**** SOURCE MATERIAL ****

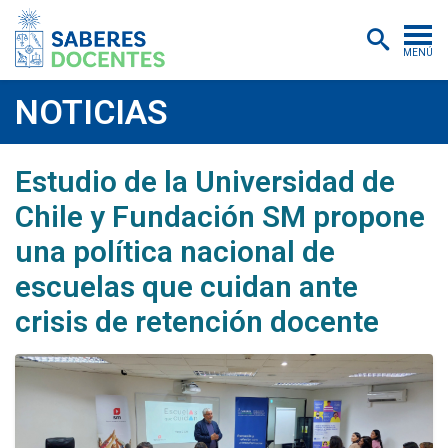
MENÚ
Cursos
NOTICIAS
Postítulos y diplomados
Estudio de la Universidad de
Asistencias educativas
Chile y Fundación SM propone
Investigación
una política nacional de
Publicaciones
escuelas que cuidan ante
Quiénes somos
crisis de retención docente
Inscripciones
Certificados digitales
Aulas virtuales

****

→ THE PROBLEM: Could you reproduce every record above exactly, leaving out any pictures?

→ EXERCISE RESULT:
MENÚ
Cursos
NOTICIAS
Postítulos y diplomados
Estudio de la Universidad de
Asistencias educativas
Chile y Fundación SM propone
Investigación
una política nacional de
Publicaciones
escuelas que cuidan ante
Quiénes somos
crisis de retención docente
Inscripciones
Certificados digitales
Aulas virtuales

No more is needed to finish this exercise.